Britney Spears is a lovable bundle of hair naps and cola spills. She spent the first five years of her career dressed like a self-medicated footie mum.
Now that she actually is a self-medicated fottie mum she reverts to dressing like a tween in arrested development.
The singer can do a pretty good impression of someone who is semi sexually alluring – although she’s usually dressed in nothing but stockings and a feather boa at the time. Mother of two, and owner of many an own-brand box of hair dye, Britney has admitted what we all figured out some time ago; she’s not sexy.

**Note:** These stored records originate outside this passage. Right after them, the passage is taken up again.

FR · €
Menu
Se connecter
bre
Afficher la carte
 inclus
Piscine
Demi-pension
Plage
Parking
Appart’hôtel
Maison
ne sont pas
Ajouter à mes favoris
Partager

Her look can be succinctly defined in only three words; weave, braless, spills. Not that any of those words are supposed to form full sentences or make any sense on their own, you understand. Let us elaborate. Britney has a magical weave that has been cursed by wizards to change colour more often than she changes her trailer trash outfits. The multitude of animals living in the matted nest atop her head can only be matched by the grease-guzzling hoards found roaming amongst Robert Pattinson‘s grease-soaked tendrils.
More disturbing is that Britney hasn’t worn a bra in, um, forever. That is unless her stage outfit requires her to wear little more than that – and some strategically-placed glitter – in place of a whole shirt. Her propensity to allow her nipples to swing low is only outdone by the fact that the sliver of material protecting them is covered in spills.

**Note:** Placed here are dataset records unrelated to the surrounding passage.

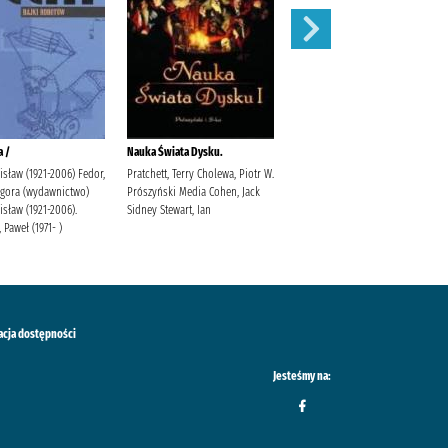
a /
Nauka Świata Dysku.
Ruchome obrazki /
isław (1921-2006) Fedor,
Pratchett, Terry Cholewa, Piotr W.
Pratchett, Terry
Agora (wydawnictwo)
Prószyński Media Cohen, Jack
isław (1921-2006).
Sidney Stewart, Ian
 Paweł (1971- )
acja dostępności
Jesteśmy na:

What’s that you say? “She’s a mother of two toddlers, so of course she has spills.” Ah, well, ok. Ever noticed that she spilled before she had children. Also, she never seemed to have her babies with her when she was covered in gunk? Let’s not blame her children’s presumably superior hand-eye coordination for this one.

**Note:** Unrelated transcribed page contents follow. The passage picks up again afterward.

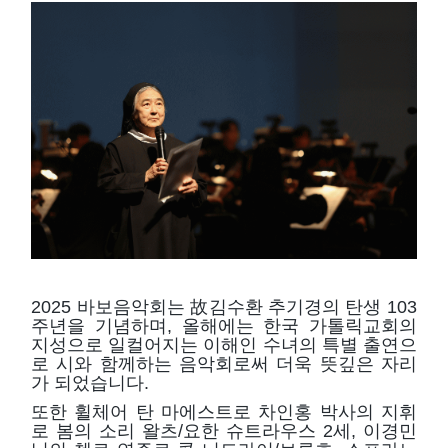
2025 바보음악회는 故김수환 추기경의 탄생 103
주년을 기념하며, 올해에는 한국 가톨릭교회의
지성으로 일컬어지는 이해인 수녀의 특별 출연으
로 시와 함께하는 음악회로써 더욱 뜻깊은 자리
가 되었습니다.
또한 휠체어 탄 마에스트로 차인홍 박사의 지휘
로 봄의 소리 왈츠/요한 슈트라우스 2세, 이경민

Moving on. We are treated, for the first time, to Britney admitting she’s luke warm rather than the hotness she passed for last decade. In an interview chewed up and spat out by The Sun she says she doesn’t think she deserves to be held up as a sex symbol. We concur.
From The Sun:
“I don’t see myself [as sexy] at all. I don’t know why,” she said. “To me, someone who is sexy is someone with confidence, who carries themselves properly and is comfortable in their own skin. It’s very flattering but at the same time I think it’s sexier when you don’t try and you’re just yourself. We all like to feel sexy.” [She told Look magazine.]? “I always strive for things to be better. I think you can be happy with the person on the inside but on the outside you’re always striving for more. But that’s how you end up driving yourself crazy.”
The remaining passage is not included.